··· Given entries ···
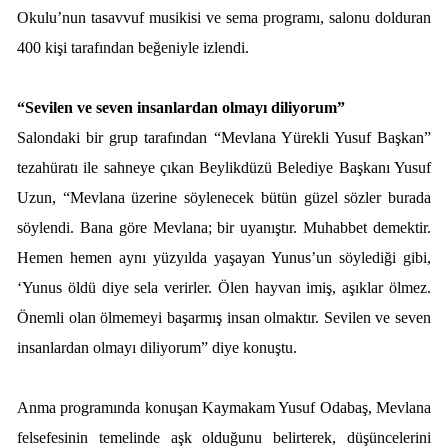
Okulu’nun tasavvuf musikisi ve sema programı, salonu dolduran
400 kişi tarafından beğeniyle izlendi.
“Sevilen ve seven insanlardan olmayı diliyorum”
Salondaki bir grup tarafından “Mevlana Yürekli Yusuf Başkan”
tezahüratı ile sahneye çıkan Beylikdüzü Belediye Başkanı Yusuf
Uzun, “Mevlana üzerine söylenecek bütün güzel sözler burada
söylendi. Bana göre Mevlana; bir uyanıştır. Muhabbet demektir.
Hemen hemen aynı yüzyılda yaşayan Yunus’un söylediği gibi,
‘
Yunus öldü diye sela
verirler.
Ölen hayvan imiş
, aşıklar ölmez.
Önemli olan ölmemeyi başarmış insan olmaktır. Sevilen ve seven
insanlardan olmayı diliyorum” diye konuştu.
Anma programında konuşan Kaymakam Yusuf Odabaş, Mevlana
felsefesinin temelinde aşk olduğunu belirterek, düşüncelerini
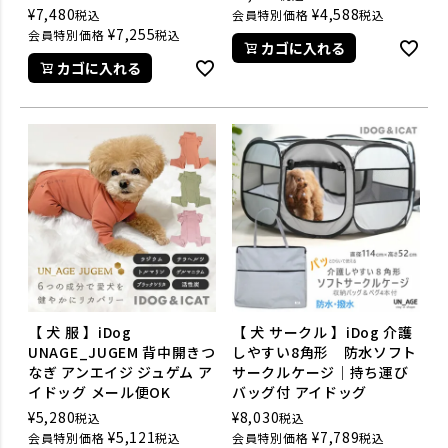
¥
7,480
¥
4,588
税込
会員特別価格
税込
¥
7,255
会員特別価格
税込
カゴに入れる
カゴに入れる
【 犬 服 】iDog
【 犬 サークル 】iDog 介護
UNAGE_JUGEM 背中開きつ
しやすい8角形 防水ソフト
なぎ アンエイジ ジュゲム ア
サークルケージ｜持ち運び
イドッグ メール便OK
バッグ付 アイドッグ
¥
5,280
¥
8,030
税込
税込
¥
5,121
¥
7,789
会員特別価格
税込
会員特別価格
税込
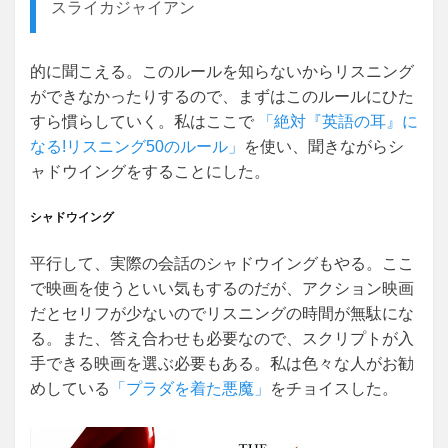
スライカジャイアン
的に聞こえる。このルールを知らないからリスニング
ができなかったりするので、まずはこのルールにひた
すら慣らしていく。私はここで
「絶対『英語の耳』に
なる!リスニング50のルール」
を使い、聞きながらシ
ャドウイングをすることにした。
シャドウイング
平行して、実際の会話のシャドウイングもやる。ここ
で映画を使うといい気もするのだが、アクション映画
だとセリフが少ないのでリスニングの時間が無駄にな
る。また、答え合わせも必要なので、スクリプトが入
手できる映画を選ぶ必要もある。私は色々な人がお勧
めしている
「プラダを着た悪魔」
をチョイスした。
···
*Try it*
Going through the records above line by line, transcribe each one exactly and skip any pictures.

*Exercise answer*
Okulu’nun tasavvuf musikisi ve sema programı, salonu dolduran
400 kişi tarafından beğeniyle izlendi.
“Sevilen ve seven insanlardan olmayı diliyorum”
Salondaki bir grup tarafından “Mevlana Yürekli Yusuf Başkan”
tezahüratı ile sahneye çıkan Beylikdüzü Belediye Başkanı Yusuf
Uzun, “Mevlana üzerine söylenecek bütün güzel sözler burada
söylendi. Bana göre Mevlana; bir uyanıştır. Muhabbet demektir.
Hemen hemen aynı yüzyılda yaşayan Yunus’un söylediği gibi,
‘
Yunus öldü diye sela
verirler.
Ölen hayvan imiş
, aşıklar ölmez.
Önemli olan ölmemeyi başarmış insan olmaktır. Sevilen ve seven
insanlardan olmayı diliyorum” diye konuştu.
Anma programında konuşan Kaymakam Yusuf Odabaş, Mevlana
felsefesinin temelinde aşk olduğunu belirterek, düşüncelerini
¥
7,480
¥
4,588
税込
会員特別価格
税込
¥
7,255
会員特別価格
税込
カゴに入れる
カゴに入れる
【 犬 服 】iDog
【 犬 サークル 】iDog 介護
UNAGE_JUGEM 背中開きつ
しやすい8角形 防水ソフト
なぎ アンエイジ ジュゲム ア
サークルケージ｜持ち運び
イドッグ メール便OK
バッグ付 アイドッグ
¥
5,280
¥
8,030
税込
税込
¥
5,121
¥
7,789
会員特別価格
税込
会員特別価格
税込
スライカジャイアン
的に聞こえる。このルールを知らないからリスニング
ができなかったりするので、まずはこのルールにひた
すら慣らしていく。私はここで
「絶対『英語の耳』に
なる!リスニング50のルール」
を使い、聞きながらシ
ャドウイングをすることにした。
シャドウイング
平行して、実際の会話のシャドウイングもやる。ここ
で映画を使うといい気もするのだが、アクション映画
だとセリフが少ないのでリスニングの時間が無駄にな
る。また、答え合わせも必要なので、スクリプトが入
手できる映画を選ぶ必要もある。私は色々な人がお勧
めしている
「プラダを着た悪魔」
をチョイスした。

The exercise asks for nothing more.